La fotógrafa avanzó con pasitos de baile, al ritmo lento de los blues en el altoparlante, canturreando y ofreciendo sus servicios de mesa en mesa. Se acercó a Indiana y Carol, observándolas con ojillos lacrimosos; antes de que las mujeres alcanzaran a rehusar, Danny D’Angelo se colocó entre las dos, agachado para quedar a la altura de ellas, y Lulu Gardner apretó el obturador. Carol Underwater, sorprendida por el fogonazo del flash, se puso de pie con tanta violencia que se cayó la silla. «¡No quiero tus jodidas fotos, vieja bruja!», gritó, tratando de arrebatarle la cámara. Lulu retrocedió aterrada y Danny D’Angelo se interpuso para detener a Carol.
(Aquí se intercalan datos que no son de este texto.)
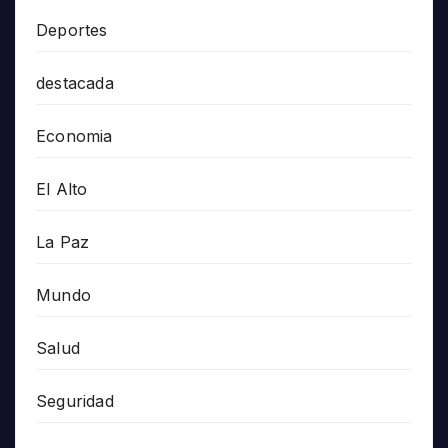
Deportes
destacada
Economia
El Alto
La Paz
Mundo
Salud
Seguridad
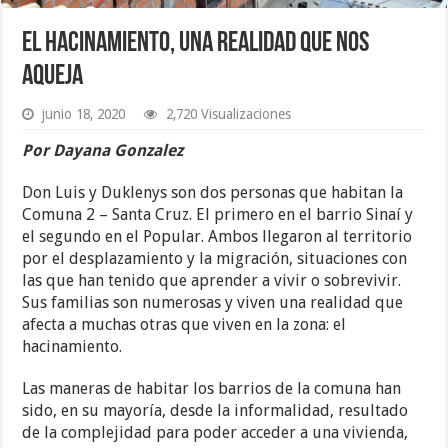
El hacinamiento, una realidad que nos
aqueja
junio 18, 2020
2,720 Visualizaciones
Por Dayana Gonzalez
Don Luis y Duklenys son dos personas que habitan la
Comuna 2 – Santa Cruz. El primero en el barrio Sinaí y
el segundo en el Popular. Ambos llegaron al territorio
por el desplazamiento y la migración, situaciones con
las que han tenido que aprender a vivir o sobrevivir.
Sus familias son numerosas y viven una realidad que
afecta a muchas otras que viven en la zona: el
hacinamiento.
Las maneras de habitar los barrios de la comuna han
sido, en su mayoría, desde la informalidad, resultado
de la complejidad para poder acceder a una vivienda,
Indiana trató de tranquilizar a su amiga, extrañada de esa reacción tan exagerada, mientras se elevaba un murmullo de desaprobación entre los parroquianos del local, incluso entre los ofendidos por el asunto de la resurrección. Carol, abochornada, se dejó caer en su silla, con la cara entre las manos. «Estoy con los nervios en carne viva», sollozó.